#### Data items
*****
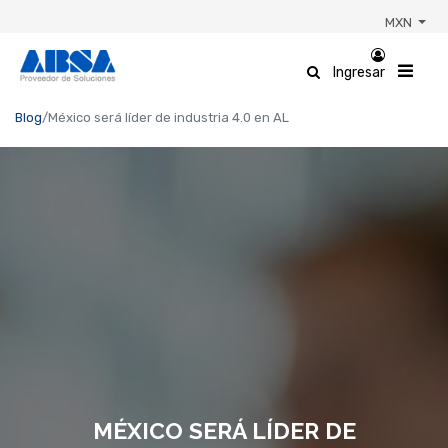
MXN
Ingresar
Blog
México será líder de industria 4.0 en AL
MÉXICO SERÁ LÍDER DE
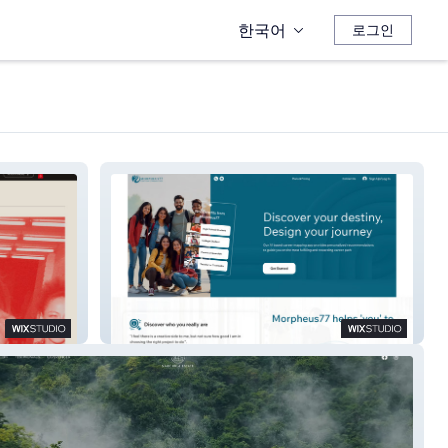
한국어
로그인
Morpheus77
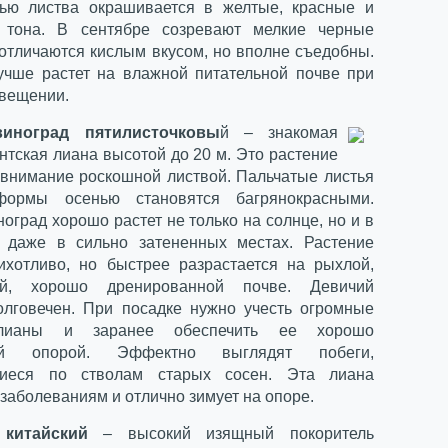
ью листва окрашивается в желтые, красные и
 тона. В сентябре созревают мелкие черные
 отличаются кислым вкусом, но вполне съедобны.
учше растет на влажной питательной почве при
вещении.
иноград пятилисточковы
й – знакомая
нтская лиана высотой до 20 м. Это растение
 внимание роскошной листвой. Пальчатые листья
формы осенью становятся багрянокрасными.
оград хорошо растет не только на солнце, но и в
 даже в сильно затененных местах. Растение
ихотливо, но быстрее разрастается на рыхлой,
ой, хорошо дренированной почве. Девичий
олговечен. При посадке нужно учесть огромные
лианы и заранее обеспечить ее хорошо
ной опорой. Эффектно выглядят побеги,
иеся по стволам старых сосен. Эта лиана
 заболеваниям и отлично зимует на опоре.
китайский
– высокий изящный покоритель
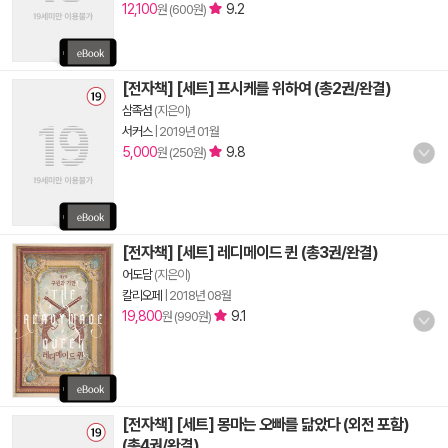
12,100
9.2
원 (600원)
[전자책] [세트] 프시케를 위하여 (총2권/완결)
삼족섬
(지은이)
서커스
|
2019년 01월
5,000
9.8
원 (250원)
[전자책] [세트] 레디메이드 퀸 (총3권/완결)
어도담
(지은이)
칼리오페
|
2018년 08월
19,800
9.1
원 (990원)
[전자책] [세트] 몽마는 오빠를 닮았다 (외전 포함)
(총4권/완결)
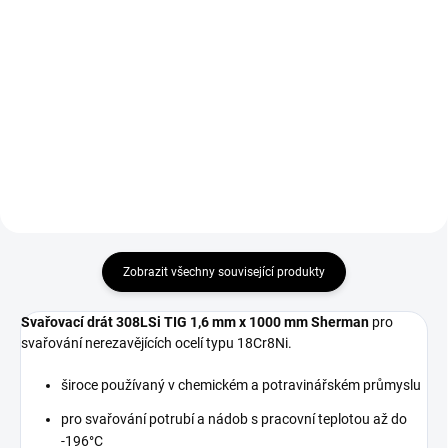
Do košíku
Do košíku
Wolframová elektroda 1,6 mm x
Zlatá WL 15 wolframová
175 mm fialová E3 na TIG pro
elektroda 1,6 mm x 175 mm je
svařování oceli a dílenské práce.
univerzální TIG elektroda pro
téměř všechny oblasti použití.
Zobrazit všechny související produkty
Svařovací drát 308LSi TIG 1,6 mm x 1000 mm Sherman
pro
svařování nerezavějících ocelí typu 18Cr8Ni.
široce používaný v chemickém a potravinářském průmyslu
pro svařování potrubí a nádob s pracovní teplotou až do
-196°C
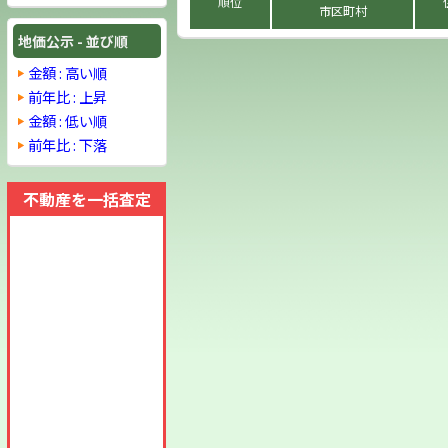
順位
市区町村
地価公示 - 並び順
金額 : 高い順
前年比 : 上昇
金額 : 低い順
前年比 : 下落
不動産を一括査定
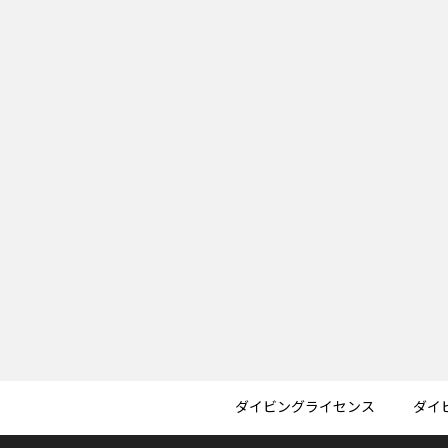
ダイビングライセンス
ダイ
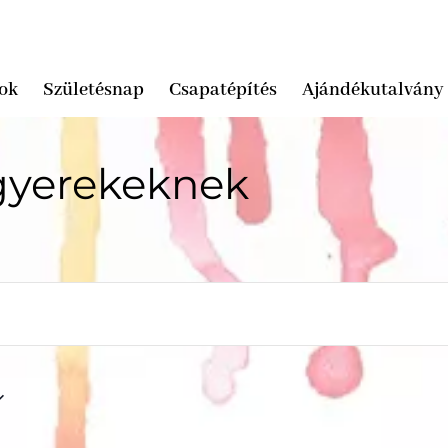
ok
Születésnap
Csapatépítés
Ajándékutalvány
gyerekeknek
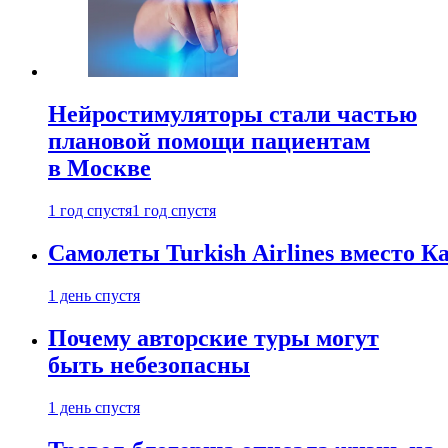
Нейростимуляторы стали частью
плановой помощи пациентам
в Москве
1 год спустя
1 год спустя
Самолеты Turkish Airlines вместо 
1 день спустя
Почему авторские туры могут
быть небезопасны
1 день спустя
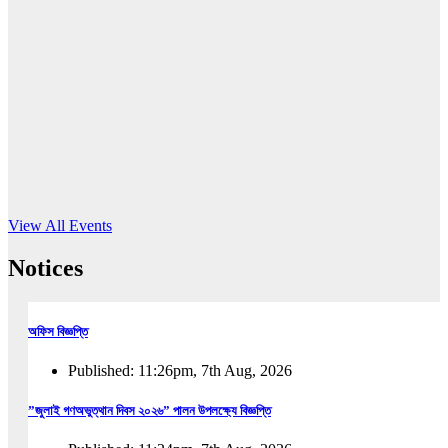
16
Jun, 2026
RUB holds workshop on Kodaly method
Read More
View All Events
Notices
অফিস বিজ্ঞপ্তি
Published: 11:26pm, 7th Aug, 2026
”জুলাই গণঅভুত্থান দিবস ২০২৬” পালন উপলক্ষ্যে বিজ্ঞপ্তি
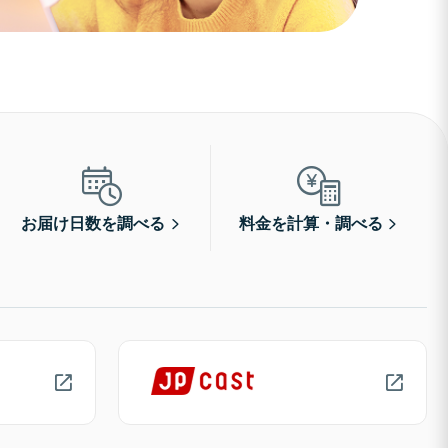
お届け日数を調べる
料金を計算・調べる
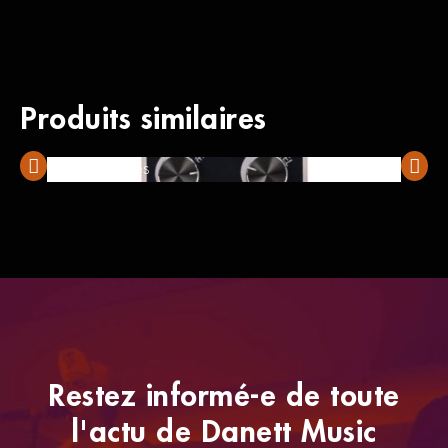
Produits similaires
Foxgear Echoes
All Pe
Restez informé-e de toute
l'actu de Danett Music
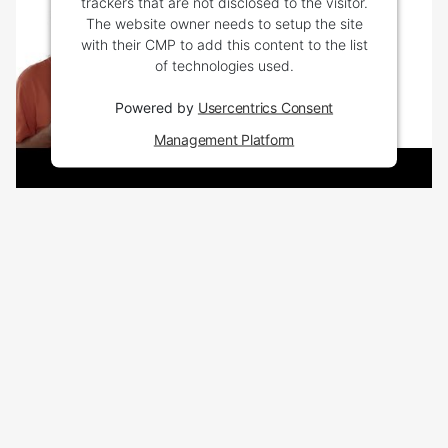
trackers that are not disclosed to the visitor.
The website owner needs to setup the site
with their CMP to add this content to the list
of technologies used.
Powered by
Usercentrics Consent
Management Platform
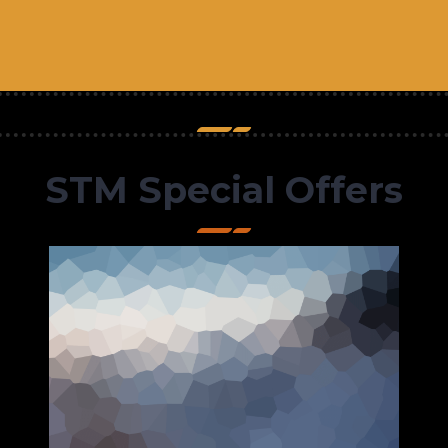
STM Special Offers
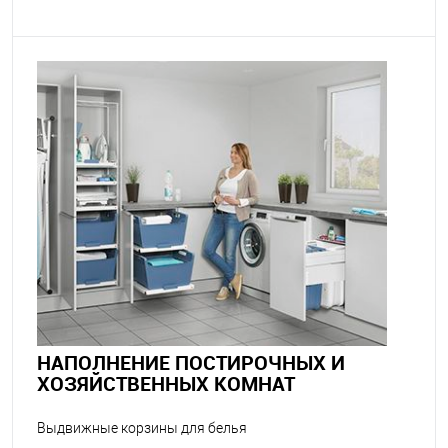
НАПОЛНЕНИЕ ПОСТИРОЧНЫХ И
ХОЗЯЙСТВЕННЫХ КОМНАТ
Выдвижные корзины для белья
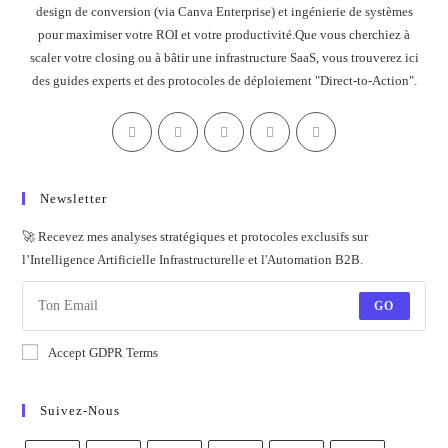
design de conversion (via Canva Enterprise) et ingénierie de systèmes
pour maximiser votre ROI et votre productivité.Que vous cherchiez à
scaler votre closing ou à bâtir une infrastructure SaaS, vous trouverez ici
des guides experts et des protocoles de déploiement "Direct-to-Action".
Newsletter
🚀 Recevez mes analyses stratégiques et protocoles exclusifs sur
l’Intelligence Artificielle Infrastructurelle et l'Automation B2B.
GO
Accept GDPR Terms
Suivez-Nous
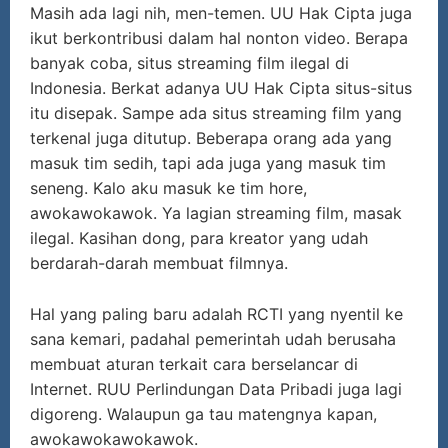
Masih ada lagi nih, men-temen. UU Hak Cipta juga
ikut berkontribusi dalam hal nonton video. Berapa
banyak coba, situs streaming film ilegal di
Indonesia. Berkat adanya UU Hak Cipta situs-situs
itu disepak. Sampe ada situs streaming film yang
terkenal juga ditutup. Beberapa orang ada yang
masuk tim sedih, tapi ada juga yang masuk tim
seneng. Kalo aku masuk ke tim hore,
awokawokawok. Ya lagian streaming film, masak
ilegal. Kasihan dong, para kreator yang udah
berdarah-darah membuat filmnya.
Hal yang paling baru adalah RCTI yang nyentil ke
sana kemari, padahal pemerintah udah berusaha
membuat aturan terkait cara berselancar di
Internet. RUU Perlindungan Data Pribadi juga lagi
digoreng. Walaupun ga tau matengnya kapan,
awokawokawokawok.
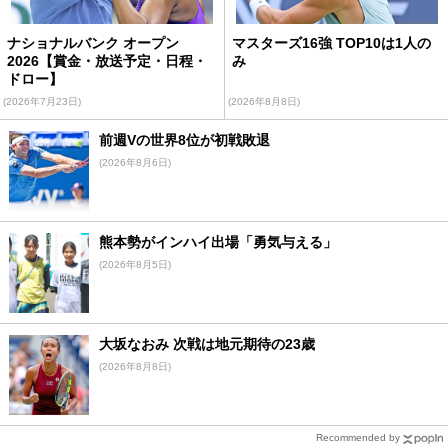
ナショナルバンク オープン
マスターズ16強 TOP10は1人の
2026【賞金・放送予定・日程・
み
ドロー】
(2026年7月23日)
(2026年8月8日)
前週Vの世界8位が初戦敗退
(2026年8月6日)
熊本勢がインハイ出場「勇気与える」
(2026年8月5日)
大坂なおみ 次戦は地元期待の23歳
(2026年8月8日)
Recommended by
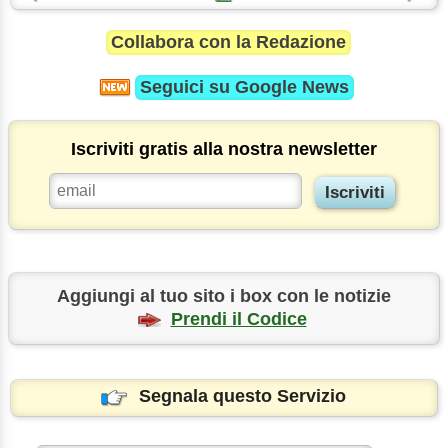
Collabora con la Redazione
Seguici su
Google News
Iscriviti gratis alla nostra newsletter
Aggiungi al tuo sito i box con le notizie
Prendi il Codice
Segnala questo Servizio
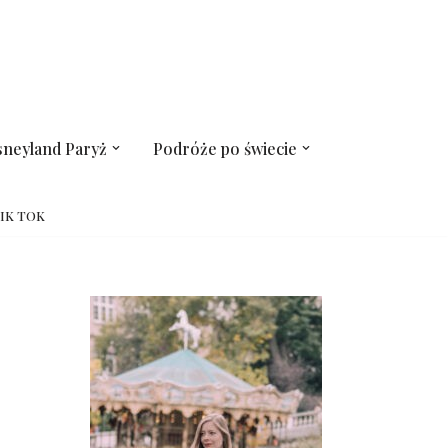
sneyland Paryż
Podróże po świecie
IK TOK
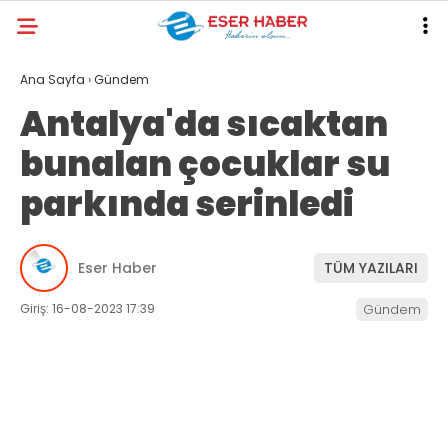
29.2
°
ANTALYA
Ana Sayfa
›
Gündem
Antalya'da sıcaktan
GALERİ
VİDEO
YAZARLAR
bunalan çocuklar su
ANTALYA
parkında serinledi
EKONOMI
POLITIKA
Eser Haber
TÜM YAZILARI
DÜNYA
Giriş: 16-08-2023 17:39
Gündem
SPOR
MAGAZIN
SAĞLIK
RESMI İLANLAR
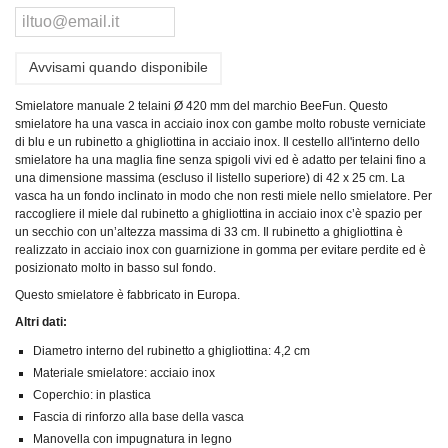
Avvisami quando disponibile
Smielatore manuale 2 telaini Ø 420 mm del marchio BeeFun. Questo
smielatore ha una vasca in acciaio inox con gambe molto robuste verniciate
di blu e un rubinetto a ghigliottina in acciaio inox. Il cestello all'interno dello
smielatore ha una maglia fine senza spigoli vivi ed è adatto per telaini fino a
una dimensione massima (escluso il listello superiore) di 42 x 25 cm. La
vasca ha un fondo inclinato in modo che non resti miele nello smielatore. Per
raccogliere il miele dal rubinetto a ghigliottina in acciaio inox c’è spazio per
un secchio con un’altezza massima di 33 cm. Il rubinetto a ghigliottina è
realizzato in acciaio inox con guarnizione in gomma per evitare perdite ed è
posizionato molto in basso sul fondo.
Questo smielatore è fabbricato in Europa.
Altri dati:
Diametro interno del rubinetto a ghigliottina: 4,2 cm
Materiale smielatore: acciaio inox
Coperchio: in plastica
Fascia di rinforzo alla base della vasca
Manovella con impugnatura in legno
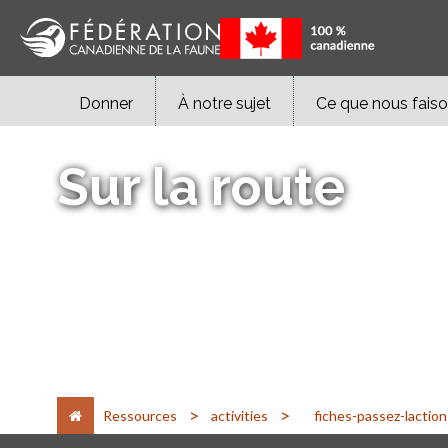
Donner
À notre sujet
Ce que nous fais
Sur la route
Hero Banner Text
>
>
Ressources
activities
fiches-passez-laction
*****
#### Problem requirements
Transcribe, word for word, the stretch of lines in the data above from the one with "parkında serinledi" through the one with "di blu e un"; omit all pictures.

#### Exercise answer
parkında serinledi
EKONOMI
POLITIKA
Eser Haber
TÜM YAZILARI
DÜNYA
Giriş: 16-08-2023 17:39
Gündem
SPOR
MAGAZIN
SAĞLIK
RESMI İLANLAR
Avvisami quando disponibile
Smielatore manuale 2 telaini Ø 420 mm del marchio BeeFun. Questo
smielatore ha una vasca in acciaio inox con gambe molto robuste verniciate
di blu e un rubinetto a ghigliottina in acciaio inox. Il cestello all'interno dello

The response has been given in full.